EXERCISE DIRECTIONS =>
Copy out exactly, from the entries that follow, the line holding "Sidor som länkar", the line holding "ambientes híbridos - descubra como", and all lines between them, but no pictures.

DATASET EXCERPTS =>

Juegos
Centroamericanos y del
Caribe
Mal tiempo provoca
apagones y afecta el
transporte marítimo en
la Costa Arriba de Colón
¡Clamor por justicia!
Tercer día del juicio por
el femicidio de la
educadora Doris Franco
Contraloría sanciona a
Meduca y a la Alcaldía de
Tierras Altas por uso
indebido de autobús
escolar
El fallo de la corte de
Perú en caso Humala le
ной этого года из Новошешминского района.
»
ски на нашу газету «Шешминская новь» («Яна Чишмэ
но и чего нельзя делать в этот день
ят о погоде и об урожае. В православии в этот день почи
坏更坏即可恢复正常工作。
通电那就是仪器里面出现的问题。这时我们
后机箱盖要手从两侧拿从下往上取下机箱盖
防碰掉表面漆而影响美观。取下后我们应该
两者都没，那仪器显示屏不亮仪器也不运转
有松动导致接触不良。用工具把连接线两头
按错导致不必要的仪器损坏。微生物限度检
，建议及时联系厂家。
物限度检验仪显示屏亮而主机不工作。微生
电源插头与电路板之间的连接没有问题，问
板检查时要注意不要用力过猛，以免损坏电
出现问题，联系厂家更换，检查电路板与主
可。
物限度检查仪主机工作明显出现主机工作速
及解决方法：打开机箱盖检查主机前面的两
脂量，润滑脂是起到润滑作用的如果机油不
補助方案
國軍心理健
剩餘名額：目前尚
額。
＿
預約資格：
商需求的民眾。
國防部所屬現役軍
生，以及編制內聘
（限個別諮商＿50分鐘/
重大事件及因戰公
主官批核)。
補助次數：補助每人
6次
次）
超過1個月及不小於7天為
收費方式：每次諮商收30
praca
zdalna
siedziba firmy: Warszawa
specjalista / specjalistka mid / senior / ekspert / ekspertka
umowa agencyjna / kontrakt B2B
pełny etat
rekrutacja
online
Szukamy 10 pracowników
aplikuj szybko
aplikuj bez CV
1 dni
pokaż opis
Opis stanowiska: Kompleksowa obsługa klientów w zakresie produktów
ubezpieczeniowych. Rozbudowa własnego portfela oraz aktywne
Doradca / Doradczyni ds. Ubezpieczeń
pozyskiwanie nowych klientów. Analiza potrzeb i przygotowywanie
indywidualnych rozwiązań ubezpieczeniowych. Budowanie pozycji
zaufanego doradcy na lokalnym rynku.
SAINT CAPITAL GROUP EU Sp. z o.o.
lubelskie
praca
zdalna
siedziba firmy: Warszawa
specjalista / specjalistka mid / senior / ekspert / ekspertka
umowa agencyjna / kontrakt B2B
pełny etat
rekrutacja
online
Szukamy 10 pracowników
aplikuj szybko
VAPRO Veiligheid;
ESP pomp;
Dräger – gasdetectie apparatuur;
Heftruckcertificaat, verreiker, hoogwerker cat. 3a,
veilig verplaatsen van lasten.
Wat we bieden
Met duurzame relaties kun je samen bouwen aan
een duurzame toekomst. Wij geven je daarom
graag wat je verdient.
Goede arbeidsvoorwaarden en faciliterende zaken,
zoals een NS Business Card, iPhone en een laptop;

...

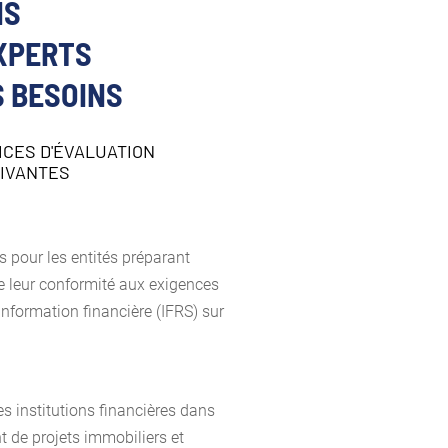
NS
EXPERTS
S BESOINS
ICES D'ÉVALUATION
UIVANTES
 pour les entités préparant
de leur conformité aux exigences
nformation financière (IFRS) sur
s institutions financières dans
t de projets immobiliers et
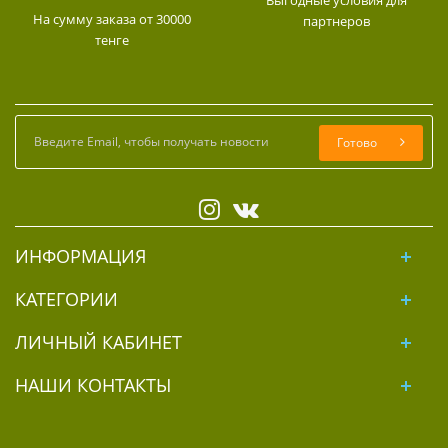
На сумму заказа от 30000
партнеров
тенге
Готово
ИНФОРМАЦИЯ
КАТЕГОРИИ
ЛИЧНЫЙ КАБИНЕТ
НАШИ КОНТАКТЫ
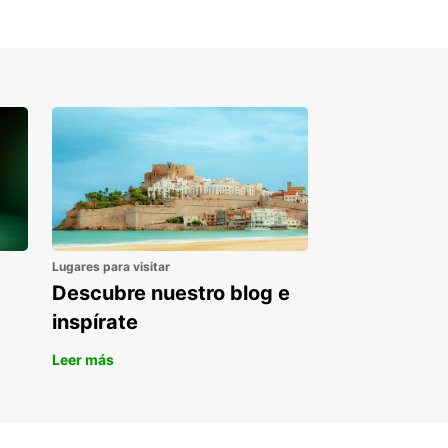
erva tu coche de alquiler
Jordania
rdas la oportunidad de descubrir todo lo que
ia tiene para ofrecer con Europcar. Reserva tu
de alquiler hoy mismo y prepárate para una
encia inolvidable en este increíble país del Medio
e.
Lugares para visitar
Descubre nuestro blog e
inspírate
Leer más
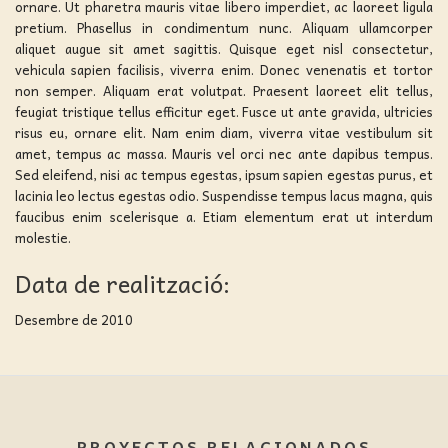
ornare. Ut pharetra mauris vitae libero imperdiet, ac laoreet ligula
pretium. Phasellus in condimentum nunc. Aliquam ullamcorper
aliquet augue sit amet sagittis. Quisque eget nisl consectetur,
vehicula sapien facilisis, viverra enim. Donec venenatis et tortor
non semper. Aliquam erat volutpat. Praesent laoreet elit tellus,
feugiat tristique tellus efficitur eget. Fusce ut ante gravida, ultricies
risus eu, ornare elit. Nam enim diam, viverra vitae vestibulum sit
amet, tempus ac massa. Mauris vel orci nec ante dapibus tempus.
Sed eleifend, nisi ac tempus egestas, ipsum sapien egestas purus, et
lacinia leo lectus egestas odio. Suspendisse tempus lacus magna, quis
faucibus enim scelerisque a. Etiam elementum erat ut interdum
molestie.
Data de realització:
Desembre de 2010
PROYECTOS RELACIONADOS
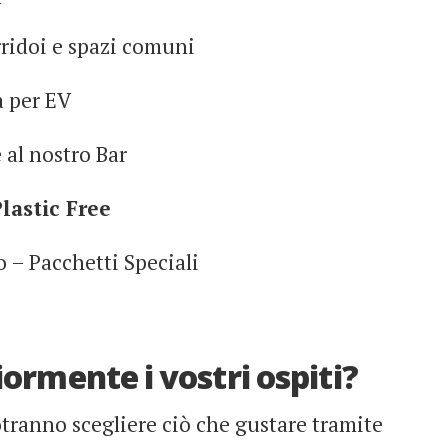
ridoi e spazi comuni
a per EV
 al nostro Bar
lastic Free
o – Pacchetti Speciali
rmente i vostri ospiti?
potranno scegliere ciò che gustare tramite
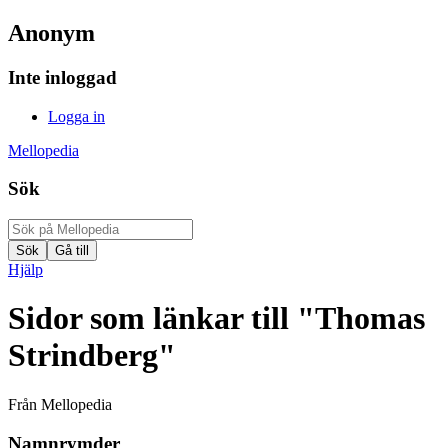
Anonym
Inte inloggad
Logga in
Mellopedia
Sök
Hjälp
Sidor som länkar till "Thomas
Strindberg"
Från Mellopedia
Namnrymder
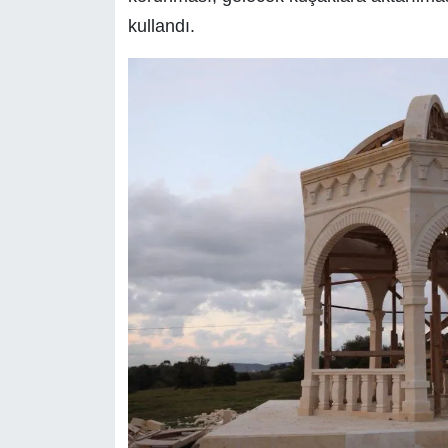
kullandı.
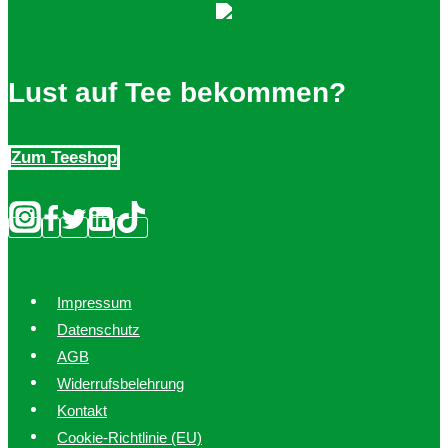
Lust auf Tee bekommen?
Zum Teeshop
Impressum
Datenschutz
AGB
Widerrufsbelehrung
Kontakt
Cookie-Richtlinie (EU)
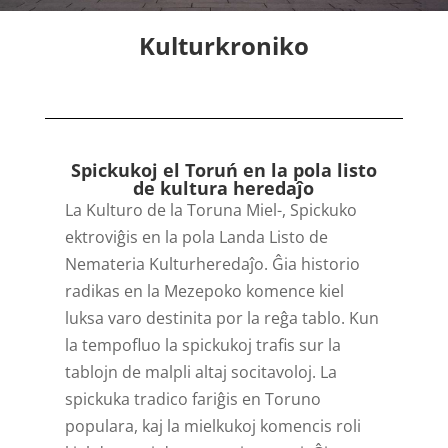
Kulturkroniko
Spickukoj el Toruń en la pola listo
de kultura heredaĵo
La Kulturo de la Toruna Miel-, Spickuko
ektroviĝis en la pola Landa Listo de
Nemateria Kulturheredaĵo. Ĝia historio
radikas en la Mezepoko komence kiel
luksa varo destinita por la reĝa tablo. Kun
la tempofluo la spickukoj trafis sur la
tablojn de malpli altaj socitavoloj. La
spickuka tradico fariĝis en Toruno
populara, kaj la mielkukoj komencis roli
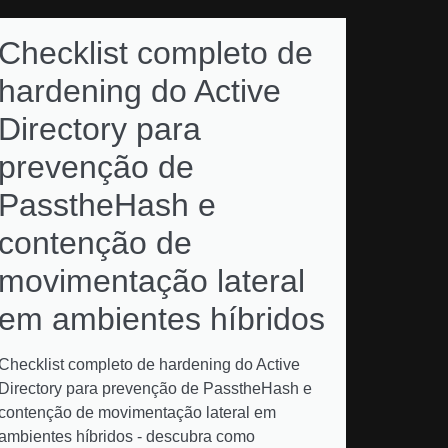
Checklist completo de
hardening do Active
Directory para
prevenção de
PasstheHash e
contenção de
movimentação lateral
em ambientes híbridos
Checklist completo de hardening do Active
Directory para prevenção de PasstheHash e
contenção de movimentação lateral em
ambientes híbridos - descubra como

RESPONSE FOR THIS EXERCISE =>
Sidor som länkar till "Thomas
Strindberg"
Från Mellopedia
Namnrymder
kullandı.
Lust auf Tee bekommen?
Zum Teeshop
Impressum
Datenschutz
AGB
Widerrufsbelehrung
Kontakt
Cookie-Richtlinie (EU)
Kulturkroniko
Spickukoj el Toruń en la pola listo
de kultura heredaĵo
La Kulturo de la Toruna Miel-, Spickuko
ektroviĝis en la pola Landa Listo de
Nemateria Kulturheredaĵo. Ĝia historio
radikas en la Mezepoko komence kiel
luksa varo destinita por la reĝa tablo. Kun
la tempofluo la spickukoj trafis sur la
tablojn de malpli altaj socitavoloj. La
spickuka tradico fariĝis en Toruno
populara, kaj la mielkukoj komencis roli
Checklist completo de
hardening do Active
Directory para
prevenção de
PasstheHash e
contenção de
movimentação lateral
em ambientes híbridos
Checklist completo de hardening do Active
Directory para prevenção de PasstheHash e
contenção de movimentação lateral em
ambientes híbridos - descubra como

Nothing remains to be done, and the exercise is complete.